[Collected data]
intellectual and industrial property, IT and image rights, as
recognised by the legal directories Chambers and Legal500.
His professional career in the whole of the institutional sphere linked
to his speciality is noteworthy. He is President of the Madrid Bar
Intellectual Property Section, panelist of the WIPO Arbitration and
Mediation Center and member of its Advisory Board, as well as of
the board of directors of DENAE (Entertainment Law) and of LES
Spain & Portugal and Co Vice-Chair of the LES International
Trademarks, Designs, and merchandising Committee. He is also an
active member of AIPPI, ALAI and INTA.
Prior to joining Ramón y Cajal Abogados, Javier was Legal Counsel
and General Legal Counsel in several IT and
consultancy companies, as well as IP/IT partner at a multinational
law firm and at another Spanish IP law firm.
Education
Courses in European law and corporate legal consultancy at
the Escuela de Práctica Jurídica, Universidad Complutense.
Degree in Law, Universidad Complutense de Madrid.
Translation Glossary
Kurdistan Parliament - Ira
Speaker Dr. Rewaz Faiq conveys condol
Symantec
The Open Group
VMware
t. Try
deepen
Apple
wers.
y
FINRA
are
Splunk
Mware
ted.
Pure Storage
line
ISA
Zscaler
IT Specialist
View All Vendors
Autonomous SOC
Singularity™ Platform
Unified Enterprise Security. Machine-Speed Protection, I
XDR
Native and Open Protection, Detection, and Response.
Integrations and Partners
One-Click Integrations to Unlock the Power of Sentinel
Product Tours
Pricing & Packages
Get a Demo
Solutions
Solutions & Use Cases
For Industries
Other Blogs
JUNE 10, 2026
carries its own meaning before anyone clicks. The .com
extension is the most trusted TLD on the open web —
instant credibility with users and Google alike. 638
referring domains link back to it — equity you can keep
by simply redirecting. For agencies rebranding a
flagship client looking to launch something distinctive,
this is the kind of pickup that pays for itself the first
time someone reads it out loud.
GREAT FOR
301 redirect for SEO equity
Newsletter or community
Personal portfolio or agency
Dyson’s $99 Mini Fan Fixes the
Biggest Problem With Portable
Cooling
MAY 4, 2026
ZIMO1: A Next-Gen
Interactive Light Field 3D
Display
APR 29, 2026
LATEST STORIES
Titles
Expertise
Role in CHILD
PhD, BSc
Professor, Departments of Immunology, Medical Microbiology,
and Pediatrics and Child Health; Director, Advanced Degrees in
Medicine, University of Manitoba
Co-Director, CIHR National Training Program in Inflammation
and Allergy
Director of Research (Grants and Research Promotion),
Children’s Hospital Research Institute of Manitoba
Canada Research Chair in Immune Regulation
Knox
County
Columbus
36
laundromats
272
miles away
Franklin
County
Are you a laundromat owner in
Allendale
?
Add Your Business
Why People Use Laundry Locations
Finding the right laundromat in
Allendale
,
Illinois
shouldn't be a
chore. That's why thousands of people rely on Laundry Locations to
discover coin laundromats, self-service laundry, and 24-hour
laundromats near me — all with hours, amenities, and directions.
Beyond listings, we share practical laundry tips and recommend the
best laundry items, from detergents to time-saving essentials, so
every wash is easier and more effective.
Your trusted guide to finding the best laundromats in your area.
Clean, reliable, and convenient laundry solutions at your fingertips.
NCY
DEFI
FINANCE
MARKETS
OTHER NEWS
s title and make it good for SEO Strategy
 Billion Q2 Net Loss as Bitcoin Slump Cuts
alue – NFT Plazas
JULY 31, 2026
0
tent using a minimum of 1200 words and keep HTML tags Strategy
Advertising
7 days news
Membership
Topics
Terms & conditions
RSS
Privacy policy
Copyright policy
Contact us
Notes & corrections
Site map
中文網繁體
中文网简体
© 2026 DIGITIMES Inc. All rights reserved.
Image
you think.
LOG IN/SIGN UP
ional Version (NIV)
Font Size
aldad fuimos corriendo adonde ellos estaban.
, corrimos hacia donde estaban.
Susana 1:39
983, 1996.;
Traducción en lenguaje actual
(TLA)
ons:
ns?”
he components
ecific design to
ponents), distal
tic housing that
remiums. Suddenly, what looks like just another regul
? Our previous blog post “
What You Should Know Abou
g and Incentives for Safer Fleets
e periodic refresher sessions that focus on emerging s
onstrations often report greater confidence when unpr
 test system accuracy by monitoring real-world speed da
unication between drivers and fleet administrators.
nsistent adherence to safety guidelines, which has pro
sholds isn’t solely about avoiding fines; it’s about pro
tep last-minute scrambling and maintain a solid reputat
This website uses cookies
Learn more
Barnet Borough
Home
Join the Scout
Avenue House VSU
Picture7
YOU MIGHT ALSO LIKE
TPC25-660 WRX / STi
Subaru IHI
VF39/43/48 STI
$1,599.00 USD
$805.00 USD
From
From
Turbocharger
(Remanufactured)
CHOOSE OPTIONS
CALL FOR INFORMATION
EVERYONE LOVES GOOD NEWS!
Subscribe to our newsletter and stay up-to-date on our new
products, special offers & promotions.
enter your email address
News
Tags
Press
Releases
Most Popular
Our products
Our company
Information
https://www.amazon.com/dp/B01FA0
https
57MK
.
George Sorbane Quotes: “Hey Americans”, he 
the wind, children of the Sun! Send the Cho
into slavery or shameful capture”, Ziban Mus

[YOUR INSTRUCTIONS] Going through the entries, return every line holding the word "Protection".

[WRITTEN SOLUTION]
Unified Enterprise Security. Machine-Speed Protection, I
Native and Open Protection, Detection, and Response.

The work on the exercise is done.